Она коснулась его шеи кончиком языка, ощутила соленый вкус пота. Он был реален. А это самое главное.
Он приподнялся на локте, заглянул ей в глаза. Она затаила дыхание. Станет ли он расспрашивать ее прямо сейчас, почему у них до этого не было близости, если они женаты.
— Я люблю тебя, Эм. — Он отвел влажную прядь волос с ее щеки. — Обещай, что никогда не усомнишься в моей любви. Что бы ни случилось.
Голос его прозвучал резко, в нем слышались нотки отчаяния. И она поняла, что это не имеет никакого отношения к ее девственности.
Он коснулся ладонью ее щеки.
— Обещай, что никогда не усомнишься в моей любви, — повторил он.
Должно быть, он в замешательстве из-за потери памяти, подумала Эмили. Других причин для отчаяния нет.
— Обещай, — прошептал он, прижав ладонь к ее щеке. — Обещай, что всегда будешь помнить то, что между нами произошло, и то, как сильно я тебя люблю.
От этих слов повеяло холодом, Эмили охватило предчувствие надвигающейся беды.
— Это все из-за потери памяти, любимый. Это-то тебя и сбивает с толку, потому ты так напряжен и встревожен.
Мускул задергался у него на щеке, челюсти сжались.
— Обещай мне.
Ей стало страшно.
— Обещаю.
— Я искал тебя всю жизнь. — Он порывисто вздохнул. — И не хочу тебя терять.
— Ты меня не потеряешь. — Она не станет думать о том, что случится, если к нему вернется память. Она запустила пальцы в кольца волос у него на затылке, и ей передались его отчаяние и страх. — Обними меня, любимый.

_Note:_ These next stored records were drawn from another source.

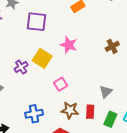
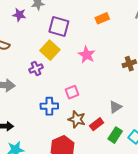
yellow square: (42, 58) -> (50, 50), moved
red rectangle: (90, 112) -> (97, 124), turned 40
blue cross: (34, 114) -> (49, 106), moved

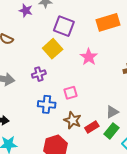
orange rectangle: (102, 18) -> (108, 22), size x1.6
purple cross: (36, 69) -> (39, 74), moved
green rectangle: (115, 135) -> (111, 131), moved

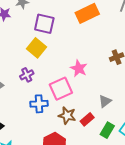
pink star: (89, 57) -> (79, 68), moved
pink square: (70, 93) -> (61, 89), size x1.6
green rectangle: (111, 131) -> (107, 130), moved

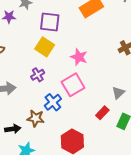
pink star: (79, 68) -> (79, 57), moved
blue cross: (39, 104) -> (53, 102), turned -30
brown star: (67, 116) -> (36, 118), moved

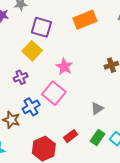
pink square: (73, 85) -> (54, 93), turned -30
red rectangle: (102, 113) -> (71, 136), moved

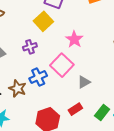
gray triangle: (97, 108) -> (84, 82), moved

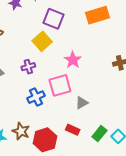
pink square: (62, 65) -> (60, 85), turned 30
brown star: (17, 88) -> (21, 131), moved
red rectangle: (75, 109) -> (73, 130), turned 56

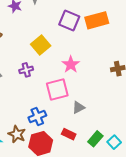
purple square: (54, 19) -> (69, 21), moved
blue cross: (36, 97) -> (37, 116), moved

Он прижал ее к себе, уткнулся лицом ей в шею. Она прильнула к нему и почувствовала, как он напрягся.
— Я хочу тебя. — Он поцеловал ее, коснулся пальцами ее груди. Его прикосновение показалось ей легким ветерком, тихо пролетевшим над угольями разгорающейся страсти. — Я не могу тобой насытиться.

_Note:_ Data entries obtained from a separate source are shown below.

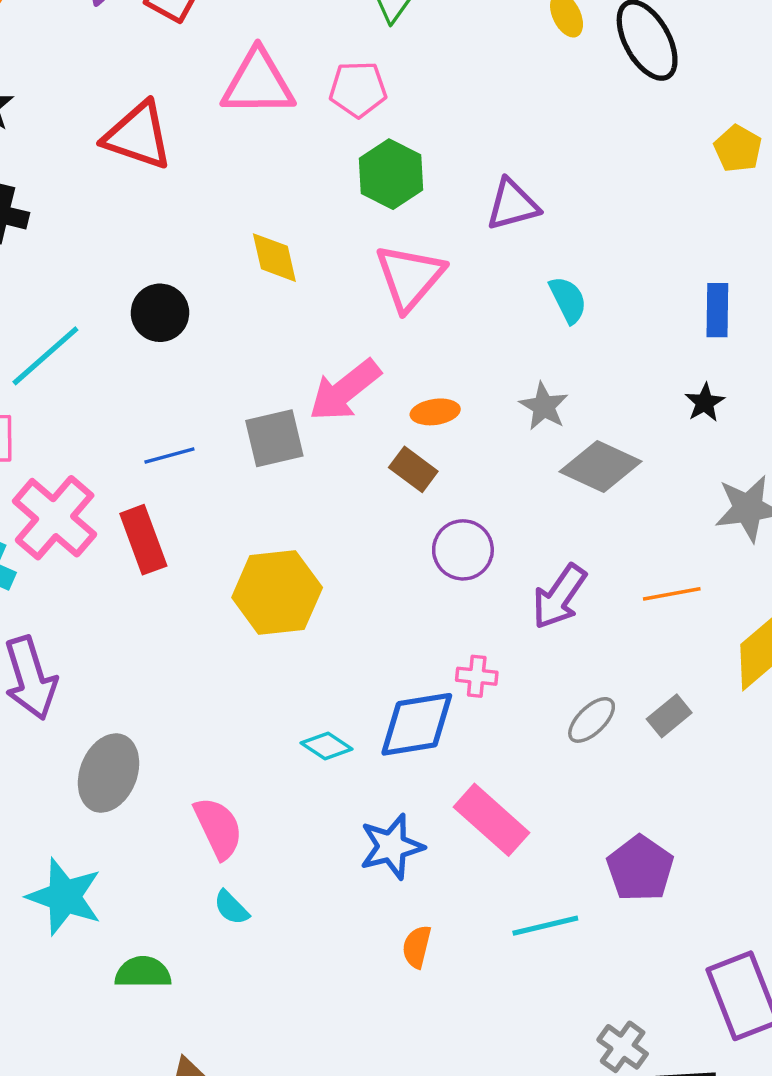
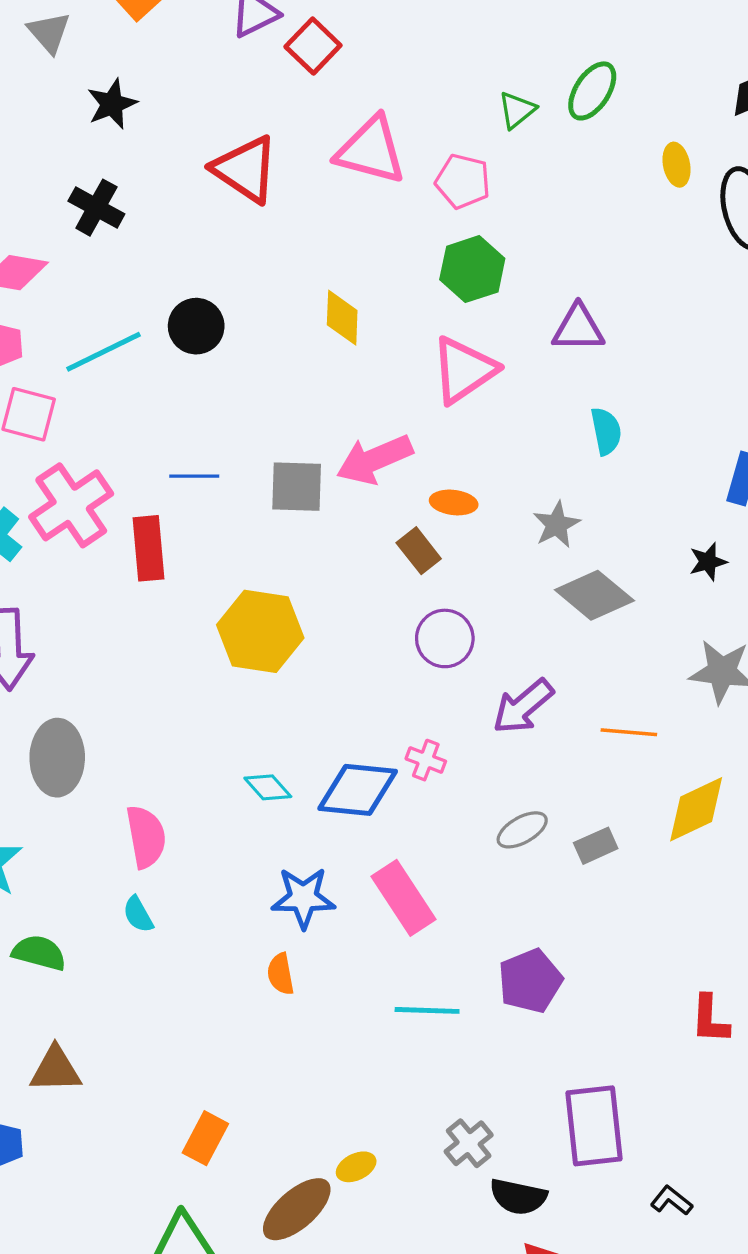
black circle: (160, 313) -> (196, 326), moved
gray ellipse: (109, 773) -> (57, 758), turned -36
orange semicircle: (417, 947) -> (281, 974), moved, turned -39

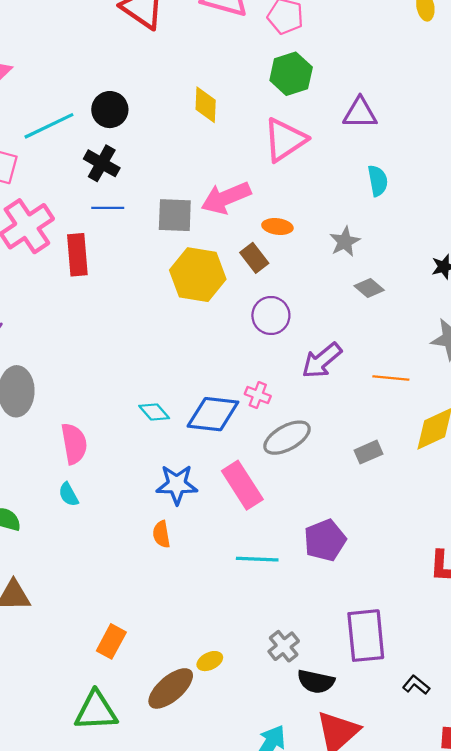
black cross: (96, 208) -> (102, 163), moved
gray diamond: (594, 595) -> (369, 288), size x0.6
yellow hexagon: (260, 631) -> (198, 275), moved
gray ellipse: (522, 830) -> (287, 438), moved, size x1.4

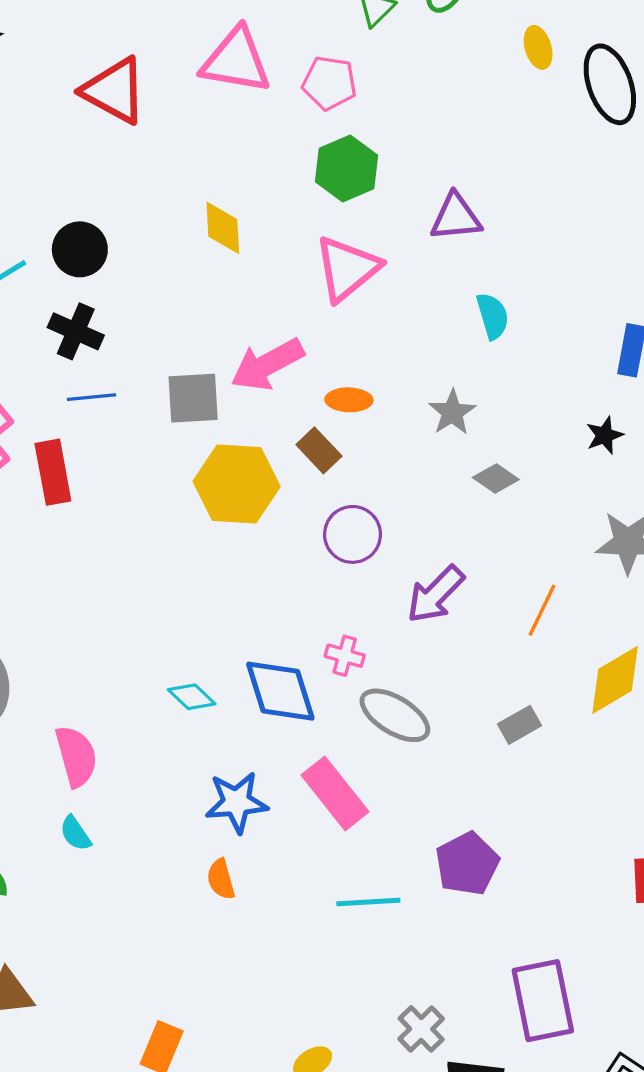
orange line: (391, 378) -> (542, 610), turned -64
blue diamond: (213, 414) -> (280, 691), turned 72
gray ellipse: (287, 438) -> (395, 715), turned 66

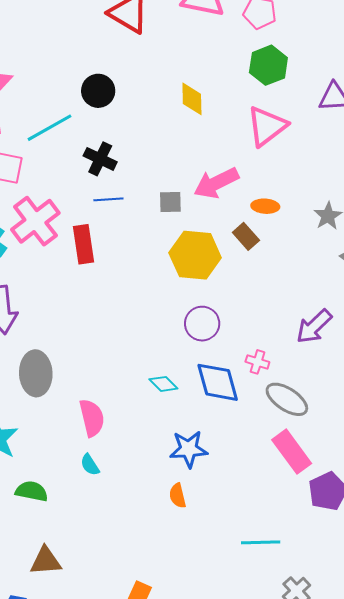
black circle: (80, 249) -> (98, 91), moved
gray square: (193, 398) -> (170, 202), size x0.7
purple circle: (352, 534) -> (202, 324), moved
pink rectangle: (335, 793) -> (292, 452), moved
cyan line: (368, 902) -> (261, 542), moved

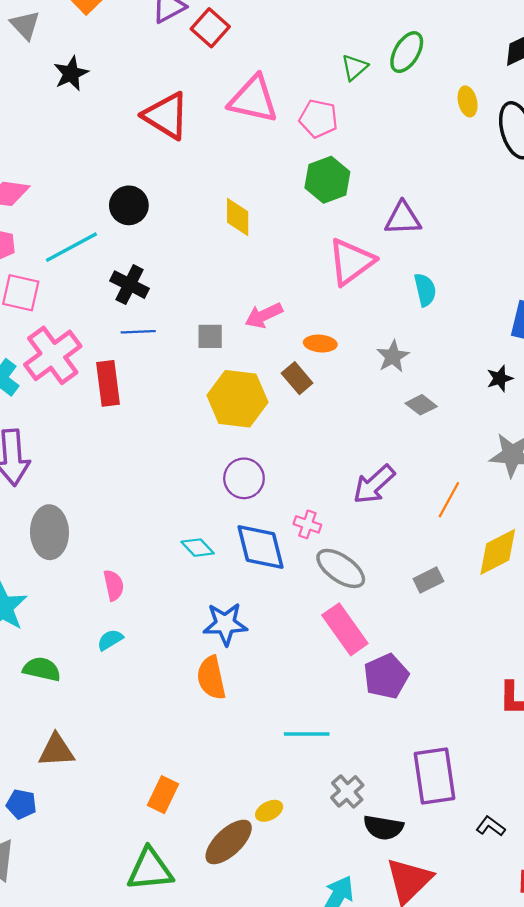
pink triangle: (267, 126) -> (351, 262), moved
pink arrow: (216, 183) -> (264, 315), size x0.7
pink semicircle: (92, 418) -> (114, 585), size x0.7
cyan semicircle: (90, 465) -> (110, 640), turned 90
orange semicircle: (178, 496) -> (211, 678), size x1.5

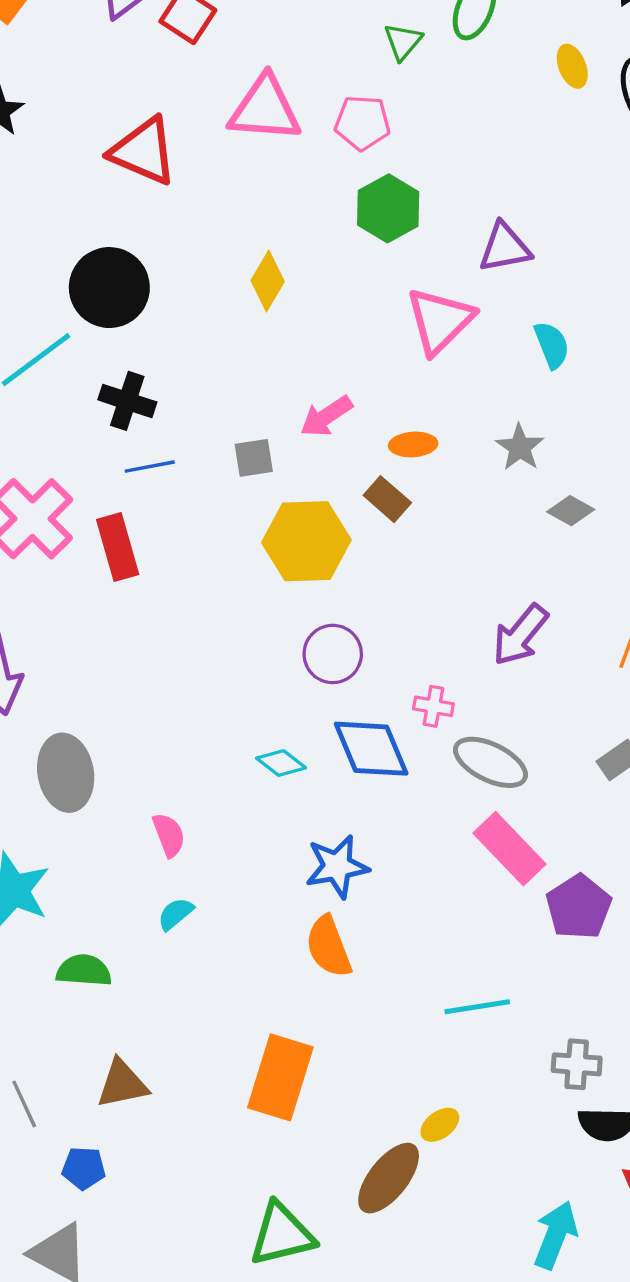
black circle: (129, 205) -> (109, 288), size x1.4
yellow diamond: (238, 217) -> (268, 281), turned 39
gray cross: (347, 791) -> (577, 1064), moved, turned -36
orange rectangle: (163, 795) -> (280, 1077), moved, size x1.6

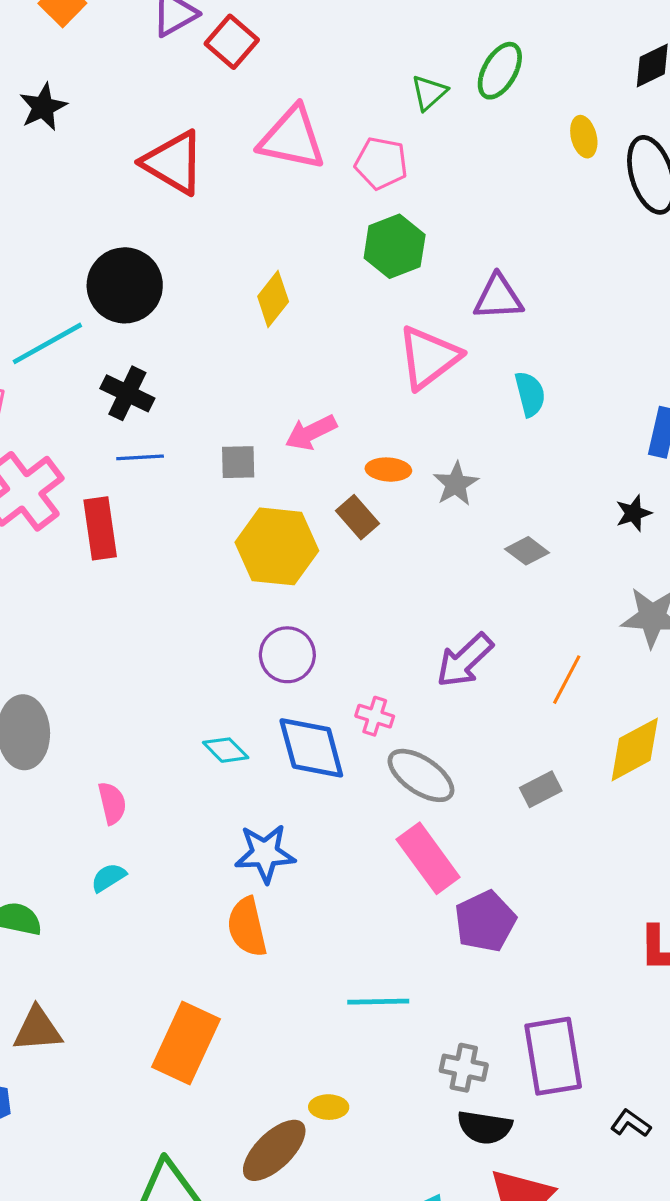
gray star: (520, 447) -> (456, 484), moved
yellow ellipse: (440, 1125) -> (329, 1107), turned 30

— Так возьми меня. — Она провела ладонью по его спине.
— Я буду любить тебя, пока жив. — Он крепко обнял ее.
Лунный свет заливал постель, путался в темно-рыжих кудрях, разметавшихся по его груди. Она шевельнулась во сне, потерлась щекой о его плечо и улеглась поудобнее, положив руку ему на грудь, а ногу закинув ему на живот, — словно боялась, как бы он не ускользнул от нее в ночи.
Как часто он мечтал о том, чтобы вот так обнимать ее. Только в его мечтах между ними не стояла стена лжи. В мечтах не было обмана, грозившего навеки разлучить их. В мечтах она любила его таким, какой он есть, а не таким, каким он желал бы быть.

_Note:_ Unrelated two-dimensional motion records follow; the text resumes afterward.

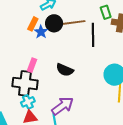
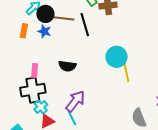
black circle: (54, 23) -> (45, 14), moved
brown line: (73, 23) -> (62, 18), turned 30
blue star: (41, 32) -> (44, 31), moved

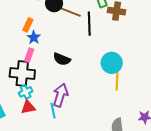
orange rectangle: (24, 31) -> (28, 25), moved
blue star: (44, 31) -> (34, 37), moved
purple arrow: (75, 101) -> (60, 95), turned -35

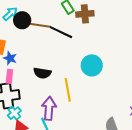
black line: (89, 24) -> (61, 32), turned -50
yellow line: (117, 78) -> (68, 90), moved

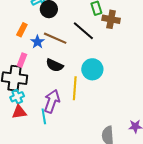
brown line: (39, 25) -> (55, 38), moved
blue star: (10, 58) -> (37, 42), moved
cyan circle: (92, 65) -> (92, 69), moved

— Я не хочу потерять тебя, — прошептал он, прижимаясь губами к ее лбу. И все же он понимал, что эти моменты близости — единственное, что они смогут урвать у жизни.
Будущее нельзя построить на лжи. А правды он сказать ей не может. Не может сказать, что сегодня ночью забрался в кабинет ее отца и просматривал бумаги в поисках доказательств причастности Мейтленда к преступной деятельности. Не может сказать, что обнаружил в этих бумагах.
Он сделал глубокий вдох, пытаясь избавиться от стеснения в груди. Он проник в этот дом для того, чтобы найти предателя. А нашел женщину, с которой хотел бы прожить до конца дней. И в глубине души понимал, что потеряет ее.